Shoppers return when returns are easy. Target expects curbside returns will lift customer loyalty and sales. Data backs this up: Eight in 10 consumers give priority to retailers that offer easy returns, Chain Store Age reports. This extends to online purchases: Shoppers prefer to go to a store to make in-person returns over mail-in returns – and even over free home pickups, according to Forbes. A bonus is that Target’s merchandise mix is heavy on the goods more likely to be brought back, such as apparel and footwear, which reportedly account for 46% of recent retail returns. Just about 20% of Target’s sales come from grocery items, which are less likely to be returned, CNBC reports.
In-store returns eat less profit. When shoppers pickup or return items on their own, it spares the retailer a lot in shipping costs. At Target, as same-day fulfillment services (including Drive Up) expanded over four years, the associated costs of filling orders fell by 40% per unit. Now, more than 95% of Target’s sales, including digital orders, are fulfilled in stores. Drive Up Returns dovetails into that formula by adding efficiency and resale opportunities – both of which contribute to the bottom line. With Drive Up Returns, Target is essentially combining its online self-service returns option with Drive Up, executives have said, getting it in front of customers in a different way, cost effectively.

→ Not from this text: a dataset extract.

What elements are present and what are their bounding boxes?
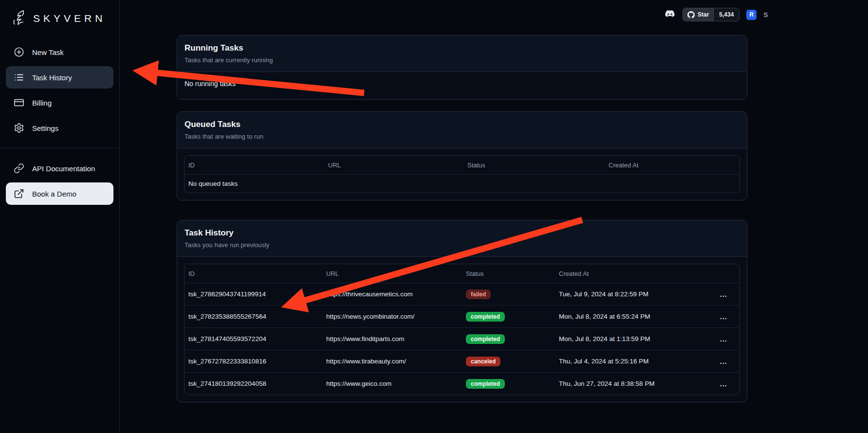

Curbside returns can encourage more in-store activity. Historically, the more options Target has offered its customers to interact with the chain, the more trips they’ve made and the more they’ve spent in-store, executives have said. But will the convenience of curbside returns eliminate purchases that in-store returns might generate? Target said that over time, it began to think about “cutting economics by guests” differently, and that a more powerful economic relationship is gained by making it easier for its customers to fall in love with the chain. True enough, Drive Up Returns could encourage customers to make iffy purchases that they might otherwise pass on if they knew they had to deal with the friction of in-store returns.

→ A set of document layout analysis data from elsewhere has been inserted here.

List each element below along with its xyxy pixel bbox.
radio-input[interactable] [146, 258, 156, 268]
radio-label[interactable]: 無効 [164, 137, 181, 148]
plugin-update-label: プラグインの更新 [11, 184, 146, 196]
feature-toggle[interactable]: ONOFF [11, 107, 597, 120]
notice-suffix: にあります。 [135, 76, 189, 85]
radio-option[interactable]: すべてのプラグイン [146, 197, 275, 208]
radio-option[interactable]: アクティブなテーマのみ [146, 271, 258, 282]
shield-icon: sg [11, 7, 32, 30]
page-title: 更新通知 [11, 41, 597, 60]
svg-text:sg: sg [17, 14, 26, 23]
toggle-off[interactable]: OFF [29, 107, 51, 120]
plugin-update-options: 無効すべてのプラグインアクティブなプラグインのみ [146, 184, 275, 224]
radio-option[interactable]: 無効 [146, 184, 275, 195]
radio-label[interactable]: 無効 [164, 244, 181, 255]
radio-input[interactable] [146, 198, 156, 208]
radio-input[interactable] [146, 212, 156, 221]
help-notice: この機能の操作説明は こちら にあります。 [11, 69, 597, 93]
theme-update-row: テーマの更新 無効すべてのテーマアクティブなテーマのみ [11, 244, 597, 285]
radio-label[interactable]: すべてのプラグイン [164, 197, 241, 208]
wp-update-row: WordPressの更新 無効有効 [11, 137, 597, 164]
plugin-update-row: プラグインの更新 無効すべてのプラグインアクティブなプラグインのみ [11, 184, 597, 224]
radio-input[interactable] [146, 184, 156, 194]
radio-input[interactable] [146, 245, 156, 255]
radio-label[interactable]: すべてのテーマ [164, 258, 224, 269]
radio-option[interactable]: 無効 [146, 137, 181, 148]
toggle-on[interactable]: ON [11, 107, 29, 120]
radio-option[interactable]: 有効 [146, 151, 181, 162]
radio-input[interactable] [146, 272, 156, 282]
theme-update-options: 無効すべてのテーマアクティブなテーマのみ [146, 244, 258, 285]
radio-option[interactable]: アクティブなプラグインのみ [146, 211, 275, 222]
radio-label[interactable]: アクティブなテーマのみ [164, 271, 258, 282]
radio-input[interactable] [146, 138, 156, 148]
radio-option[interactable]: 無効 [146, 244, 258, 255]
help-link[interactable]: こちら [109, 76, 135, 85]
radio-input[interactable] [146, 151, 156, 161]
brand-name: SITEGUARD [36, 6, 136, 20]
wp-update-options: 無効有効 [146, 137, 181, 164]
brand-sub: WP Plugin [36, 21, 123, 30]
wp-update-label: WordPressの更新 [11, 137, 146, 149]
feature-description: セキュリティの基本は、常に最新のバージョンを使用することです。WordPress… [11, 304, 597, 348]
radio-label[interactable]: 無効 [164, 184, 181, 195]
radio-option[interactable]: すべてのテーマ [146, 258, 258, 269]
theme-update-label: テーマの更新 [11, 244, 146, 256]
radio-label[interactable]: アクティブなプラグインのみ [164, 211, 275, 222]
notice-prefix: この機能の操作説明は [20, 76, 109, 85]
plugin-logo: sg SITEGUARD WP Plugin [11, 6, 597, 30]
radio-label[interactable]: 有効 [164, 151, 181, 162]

And now, competition. Despite Target’s big announcement, curbside return services are not the distinguishing competitive edge they were a few years ago. Dick’s Sporting Goods added curbside returns in 2020, and Walmart rolled out curbside returns at all of its stores in the fall of 2022. So a company the size of Target could lose customers if it didn’t offer Drive Up Returns. Evidence: Walmart has reported that from its launch last fall to April 2023, the volume of customers using its curbside return service has doubled. Indeed, Target told CNBC that over the course of a year, customers who used Drive Up for pickup or returns spent more money in its stores than other customers.

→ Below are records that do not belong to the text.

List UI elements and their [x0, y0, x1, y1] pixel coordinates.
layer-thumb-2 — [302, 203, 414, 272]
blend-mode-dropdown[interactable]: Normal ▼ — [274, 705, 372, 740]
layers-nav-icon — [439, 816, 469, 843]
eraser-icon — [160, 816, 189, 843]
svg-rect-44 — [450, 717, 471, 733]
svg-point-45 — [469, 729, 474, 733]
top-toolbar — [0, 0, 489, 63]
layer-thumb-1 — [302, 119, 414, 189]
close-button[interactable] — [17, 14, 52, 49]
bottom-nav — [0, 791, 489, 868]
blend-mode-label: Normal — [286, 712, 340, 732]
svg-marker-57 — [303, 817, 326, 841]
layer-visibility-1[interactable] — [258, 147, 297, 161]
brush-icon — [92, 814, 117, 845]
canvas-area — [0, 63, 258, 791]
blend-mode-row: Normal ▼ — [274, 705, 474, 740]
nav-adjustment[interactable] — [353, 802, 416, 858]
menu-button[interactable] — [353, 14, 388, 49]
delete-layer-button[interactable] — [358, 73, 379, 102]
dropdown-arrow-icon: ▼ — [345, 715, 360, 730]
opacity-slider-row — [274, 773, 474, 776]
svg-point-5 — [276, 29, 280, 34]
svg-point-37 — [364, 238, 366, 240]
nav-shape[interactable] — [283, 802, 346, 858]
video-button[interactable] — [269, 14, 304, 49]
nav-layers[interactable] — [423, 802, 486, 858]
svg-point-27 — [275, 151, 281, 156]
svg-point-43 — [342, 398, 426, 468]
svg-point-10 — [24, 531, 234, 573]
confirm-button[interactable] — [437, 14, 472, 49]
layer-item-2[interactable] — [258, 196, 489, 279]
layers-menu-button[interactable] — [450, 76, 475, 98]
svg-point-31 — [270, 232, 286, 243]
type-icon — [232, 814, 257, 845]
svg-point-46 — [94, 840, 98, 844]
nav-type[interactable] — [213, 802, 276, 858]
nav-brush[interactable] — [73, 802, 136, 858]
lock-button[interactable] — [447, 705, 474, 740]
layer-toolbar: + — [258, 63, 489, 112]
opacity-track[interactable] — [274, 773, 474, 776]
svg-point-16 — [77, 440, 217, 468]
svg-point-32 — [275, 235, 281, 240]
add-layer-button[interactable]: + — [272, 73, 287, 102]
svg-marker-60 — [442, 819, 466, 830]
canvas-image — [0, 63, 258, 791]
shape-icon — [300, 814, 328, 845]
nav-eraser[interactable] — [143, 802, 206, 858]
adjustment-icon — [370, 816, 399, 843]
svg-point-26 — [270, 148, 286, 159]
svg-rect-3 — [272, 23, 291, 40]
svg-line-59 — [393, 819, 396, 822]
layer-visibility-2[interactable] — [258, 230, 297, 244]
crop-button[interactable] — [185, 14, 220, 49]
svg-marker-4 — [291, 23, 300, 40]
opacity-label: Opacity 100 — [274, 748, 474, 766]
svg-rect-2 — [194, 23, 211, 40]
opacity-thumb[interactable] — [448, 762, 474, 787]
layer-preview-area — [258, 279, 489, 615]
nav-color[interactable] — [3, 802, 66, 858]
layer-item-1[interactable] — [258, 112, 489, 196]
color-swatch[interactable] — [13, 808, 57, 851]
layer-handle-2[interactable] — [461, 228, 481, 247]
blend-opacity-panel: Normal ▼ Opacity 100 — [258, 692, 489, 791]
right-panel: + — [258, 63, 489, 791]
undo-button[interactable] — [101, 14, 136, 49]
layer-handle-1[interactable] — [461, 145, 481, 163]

But … What About The Loyalty Opportunity?
Less certain is how, if at all, the retailer might fold its Target’s Circle reward program into Drive Up Returns. Target executives have said they plan to place more emphasis and invest more money in Circle in 2023, but did not specify if Drive Up Returns will become a touchpoint for program enrollment and engagement.
For now, members can redeem Circle benefits on orders fulfilled via Drive Up, the program’s website explains. No language yet on Returns. As for program enrollment, the company informs customers they can do so online, through Target’s mobile app or in-store at the register – but again does not specify Drive Up as an option.
Extending the choices to include Circle enrollment and bonus rewards at Drive Up/Returns might deepen engagement. Target can, for example, send incentives to customers at the time they schedule a return, potentially for items that complement or serve as alternatives to the returned items.
This would further encourage more of those in-store trips executives have talked about.
Regardless Of Options, Return Visits Require Loyalty
Target executives do recognize one hard rule of getting their customer to “fall in love” with the company: short-term goals don’t pay off when they force customers to perform unwanted tasks. Lugging purchases into the store and waiting in line to return them is, to many, an unwanted, time-sucking task.
By making those returns easy, Target is at least enticing its customers to come to its parking lot. Unburdened by the weight of those returns, and enriched with a refund, it makes sense that some choose to shop in the store, after all.
As Target Chief Operating Officer John Mulligan told investors in February: “What is important is (to) allow the guests to interact with us how they choose.”